MILANO, 21 giugno (Reuters) - I rischi diretti per l'economia italiana di un'eventuale uscita della Gran Bretagna dall'Unione europea sono nel complesso limitati mentre i problemi maggiori si potrebbero avere a livello di risposta politica dell'Europa, con conseguenti tensioni su mercati finanziari, spread e titoli bancari.
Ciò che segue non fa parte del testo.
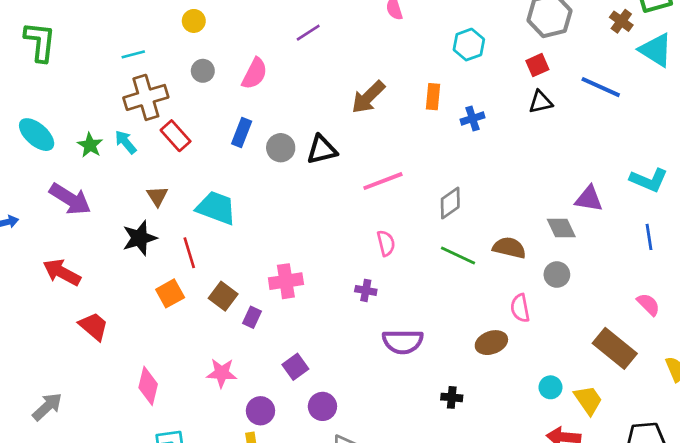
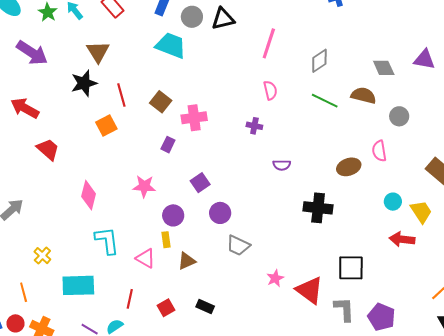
pink line: (383, 181) -> (269, 43), turned -52
brown triangle: (157, 196) -> (98, 52), size x1.4
cyan trapezoid: (216, 208) -> (171, 45), moved
gray diamond: (561, 228) -> (384, 68), moved
brown square: (223, 296) -> (161, 102), moved
pink semicircle: (520, 308) -> (379, 151), moved
purple semicircle: (403, 342) -> (282, 165), size x0.6
black cross: (452, 397) -> (318, 208), size x1.8

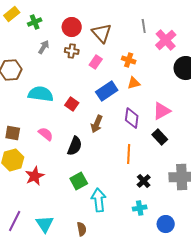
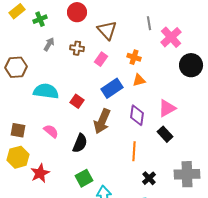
red circle: (72, 27) -> (77, 12), moved
brown arrow: (97, 124) -> (102, 121), size x1.4

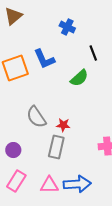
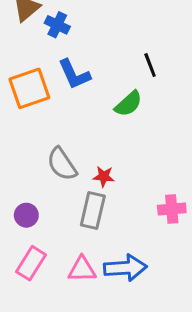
blue cross: (67, 27) -> (57, 25), moved

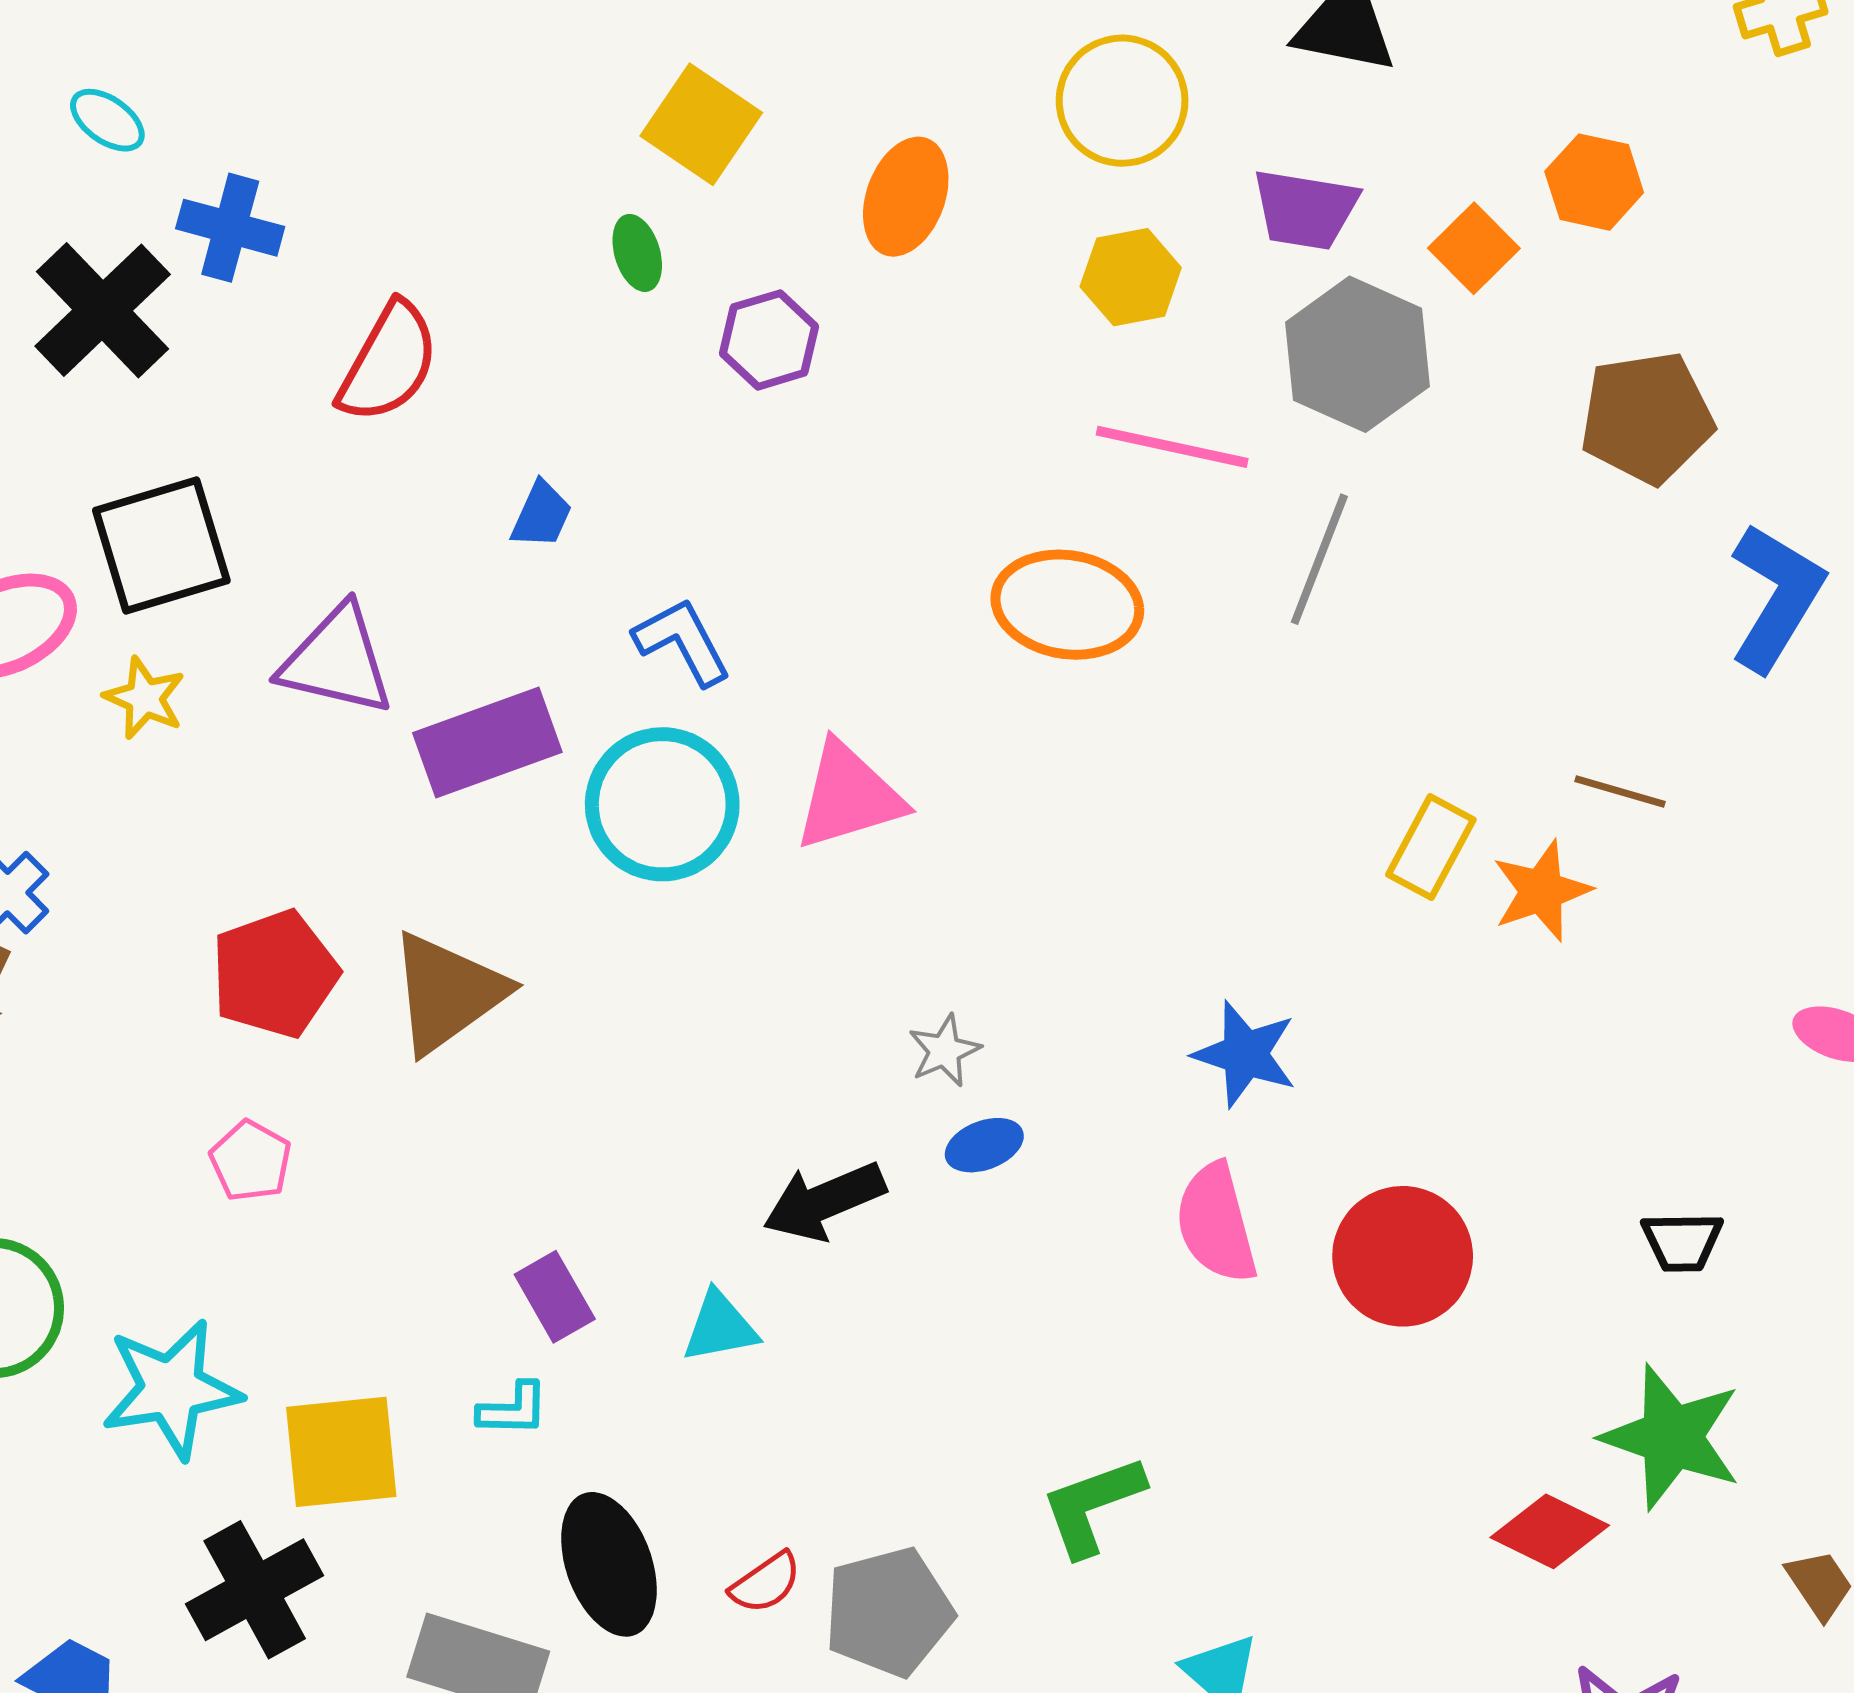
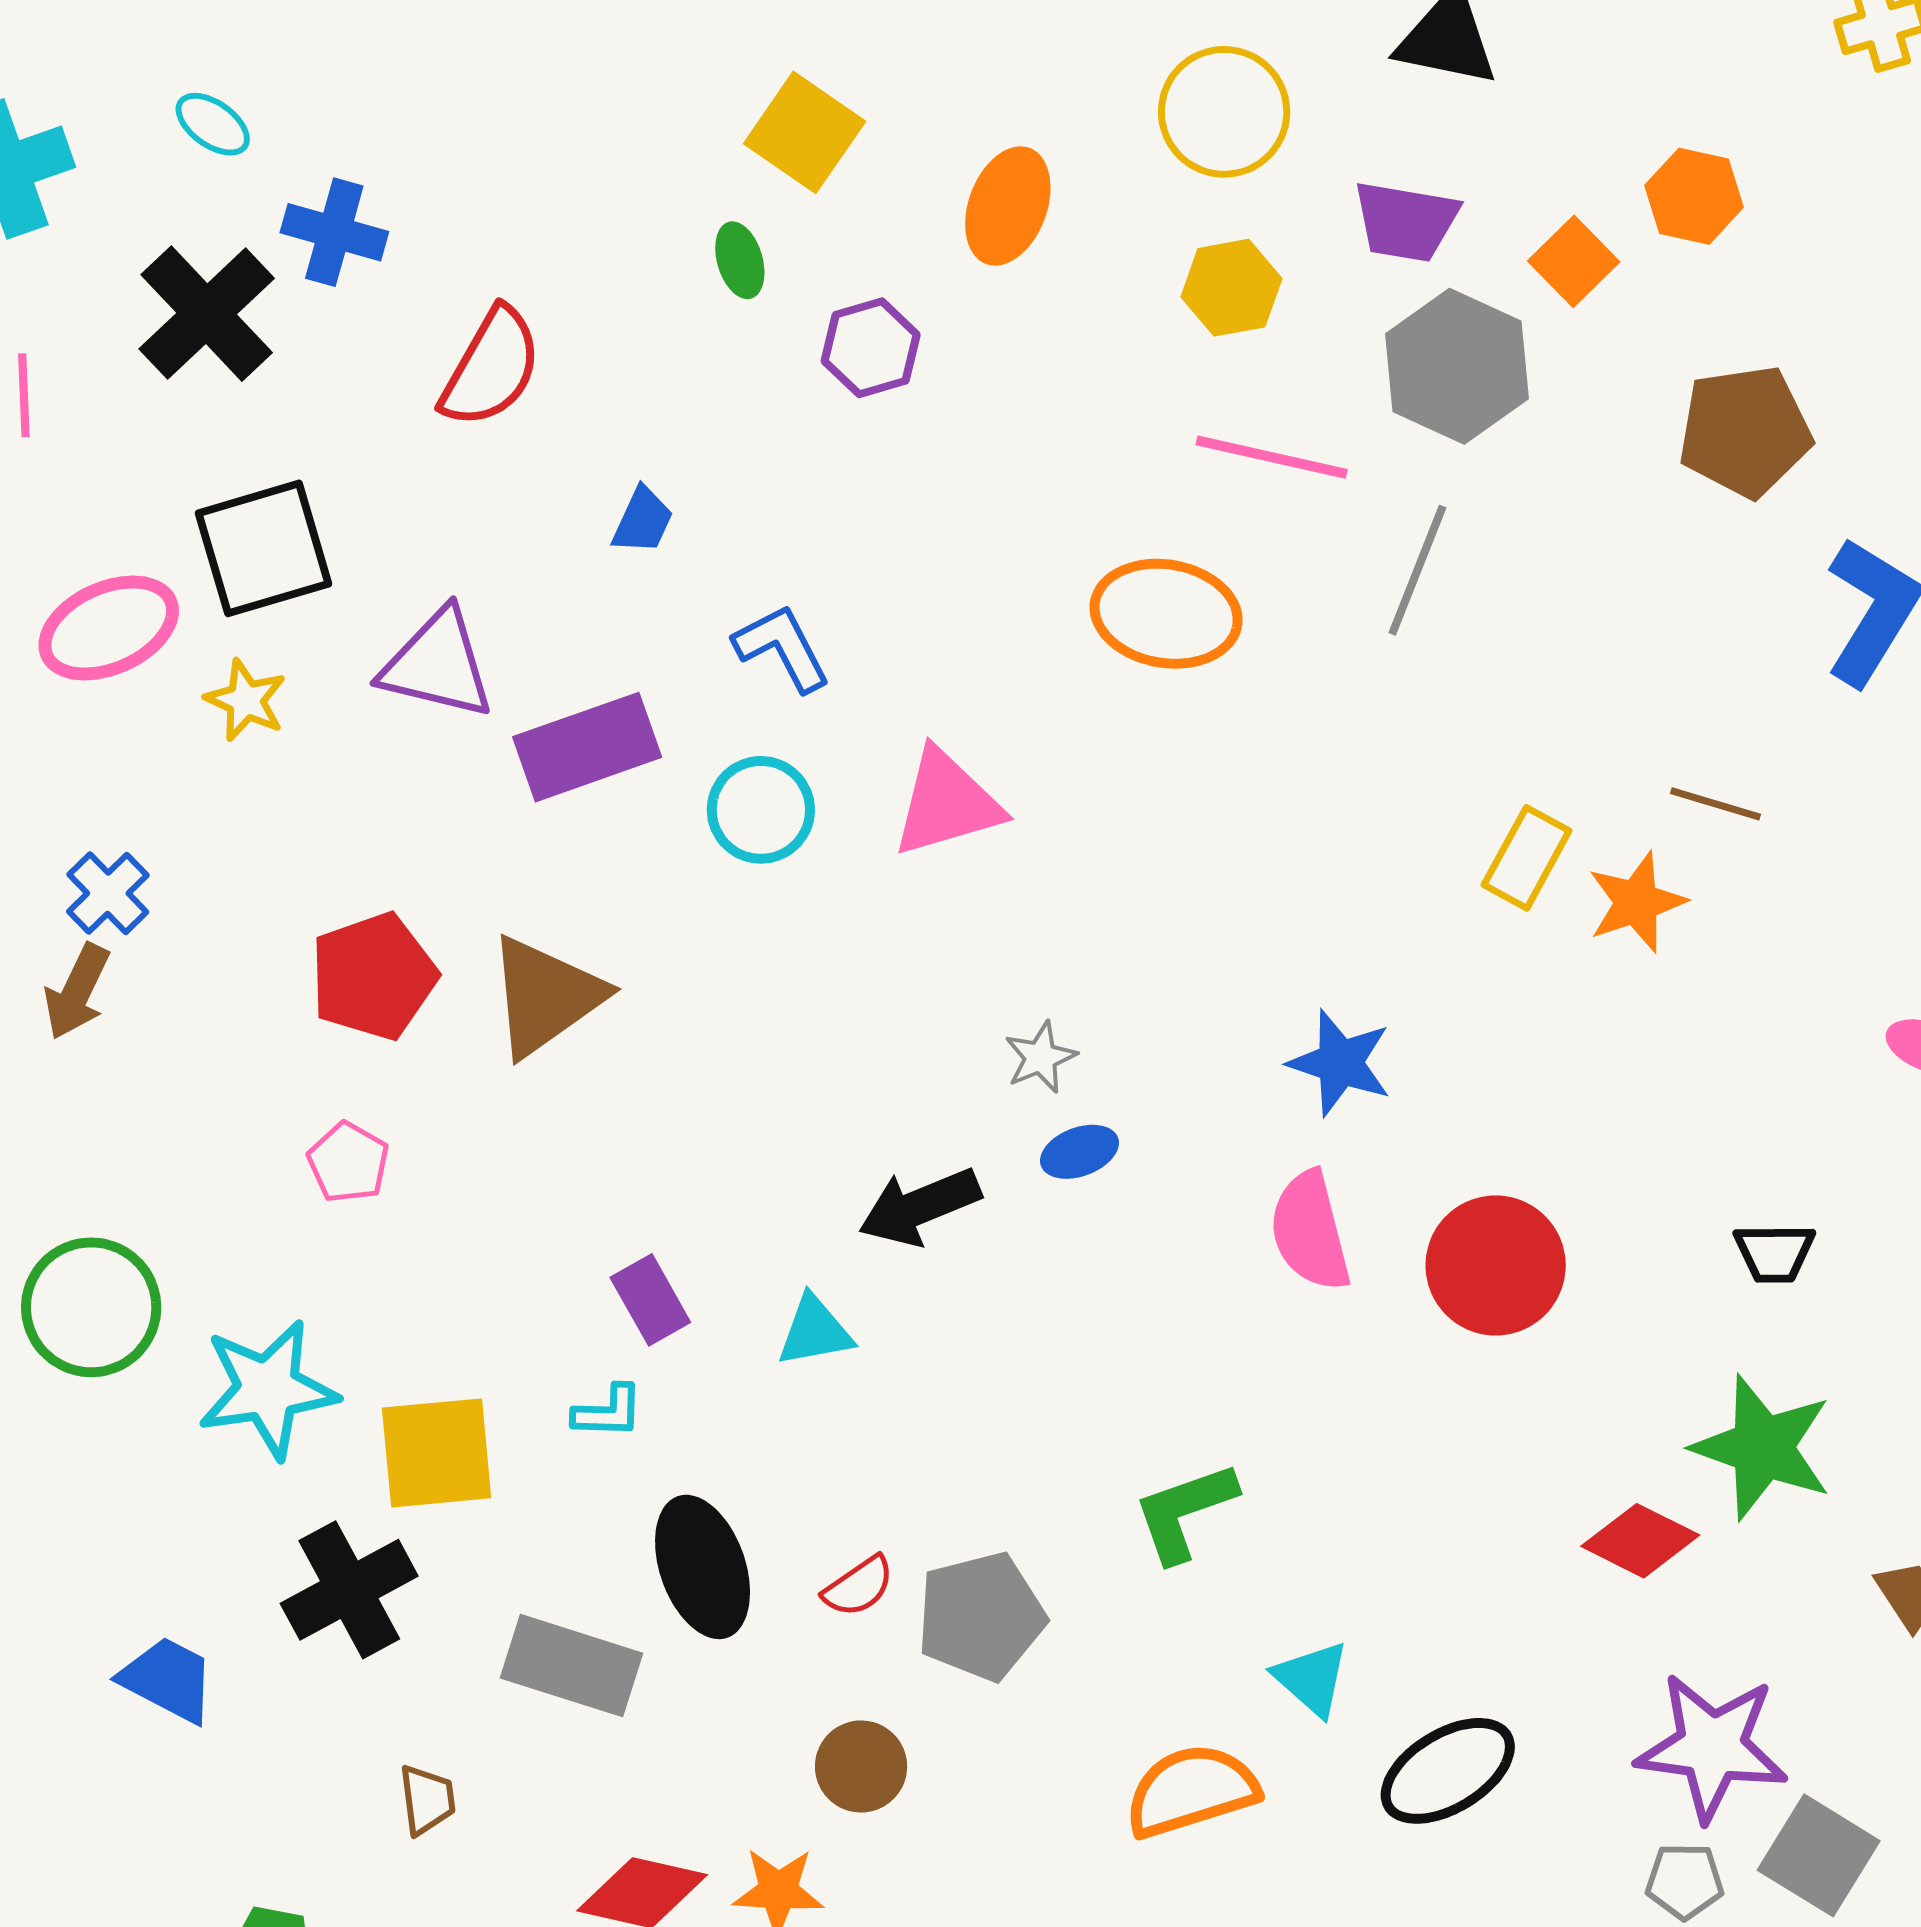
cyan circle: (662, 804) -> (761, 810), size x0.7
Lo dice il capo economista di Intesa Sanpaolo Gregorio De Felice, a due giorni dal referendum sulla Brexit.

De Felice spiega che i canali di trasmissione di uno shock Brexit sull'economia italiana sono tre: riduzione del Pil britannico, svalutazione della sterlina e maggiore avversione al rischio su mercato.

"Sui primi due gli effetti sono tutto sommato limitati, l'export italiano verso il Regno Unito ammonta a 22 miliardi di euro l'anno e abbiamo calcolato che nello scenario veramente peggiore la perdita di export sarebbe circa di 3 miliardi" spiega De Felice a margine di un convegno al Sole 24ore a Milano.

"Il vero punto è cosa succede sui mercati finanziari e su questo molto dipenderà non tanto dalle azioni di politica monetaria -- perché la Bce fornirà tutta la liquidità necessaria -- ma dalla reazione di natura politica".

Secondo l'economista, se l'eventuale Brexit verrà considerata a livello europeo come un segnale dell'avanzata di movimenti populisti che si oppongono all'euro, e ci sarà da parte dell'Europa "una forte reazione positiva, gli effetti sui mercati potranno attenuarsi"; al contrario, prosegue, "se si rimane su un istituto europeo tale e quale a quello attuale, potranno esserci contraccolpi anche importanti su spread, mercati finanziari e titoli bancari".